Ratio are just figure, without any supported explanation, calculation and definition. Ratio take into account only financial perspective, other factors affecting the performance of the company are not taken into consideration. The ratios losses their importance over a period of years due to factors such as inflation. Let's discuss each of the above problems separately 1 Loss making Companies, even if a small limited company is incurring losses, it does not mean necessarily that the company is worthless, the owners of small business run the company for many other reasons other than. Such small companies do not intend to grow into larger companies as they are working just to maintain their particular life style. In the case of a public listed company, a loss may leave an adverse impact on its long term growth and investor, every company in order to survive in the long run need to be profitable (Reid and Smith, 2000).

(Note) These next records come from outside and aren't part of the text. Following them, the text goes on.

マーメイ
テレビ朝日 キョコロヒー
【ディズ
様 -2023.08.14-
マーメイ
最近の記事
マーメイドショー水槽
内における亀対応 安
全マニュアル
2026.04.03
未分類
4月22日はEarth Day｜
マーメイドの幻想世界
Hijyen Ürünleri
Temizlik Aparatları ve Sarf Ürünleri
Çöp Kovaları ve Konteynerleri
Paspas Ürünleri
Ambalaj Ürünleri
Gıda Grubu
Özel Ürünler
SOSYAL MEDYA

Ratio, analysis, assignment, help
Critically discuss the the limitations of using the financial Ratio analysis. Financial Ratios are ratios computed by the mangers to evaluate the performance, progress and achievements of the company with other companies in the same industry. Financial ratios also help the investors, creditors, lenders, analyst and managers in critically analysing an investment opportunity and credit decisions. The ratios compare the risk and return of a firm with that of other firms, thus ratio analysis support inter firm comparison. Sondhi and dov fried, The Analysis and Use of Financial Statements, 3rd edn, wiley, 2003.111). A lot of research done in the past has shown that the performance of enterprises especially small and medium wallpaper sized enterprises can be evaluated through the use of financial ratios. This report is aimed at showing the use of financial ratios is not the best method of evaluation performance of companies due to the inherent limitations of ratio analysis. Drawbacks in using ratio analysis, when one uses the accounting and financial ratios as a method of assessing company's performance face the following problems: In case of a loss generating company, the ratios seem meaningless. The financial ratio are not uniform. There is no standard of ratios, there is no single definition of a correct ratio. The ratio can be manipulated easily according to the requirements of the presenter.
Lower operational costs, balance sheet as on March 31, 2009(Rupees in Cr). ParticularsAs atMarch 31,2009As of funds. Shareholders' funds, share and 13446.2511004.812441.4422.19, loan funds,.3718.2522.12121.21, deferred tax liabilities(NET) 103.05101.431.621.60. Total funds employeed 13589.6711124.492465.1822.16, application of funds, fixed assets, gross work in 3354.212830.27523.9418.51. Pre - operative expenses(pending alloca investments 5936.034509.331426.731.64, deferred tax assets.6546.94-43.29-92.22. Current assets, loans andadvances, interest Accrued on and Bank and 9247.147329.571917.5726.16, less: current liabilities andprovisions, current). Abstract, this paper is a critical analysis of two main issues, firstly, the limitations of ratio analysis and secondly the effect of credit crunch on the corporate sector. The purpose of this paper is to find out the inherent limitations of ratio analysis and how the corporate sector suffered a setback from the credit crunch which started from us and hit the world globally. Question real one 50 marks, the financial ratios are ways of comparing and investigating the relationships between different pieces of financial information.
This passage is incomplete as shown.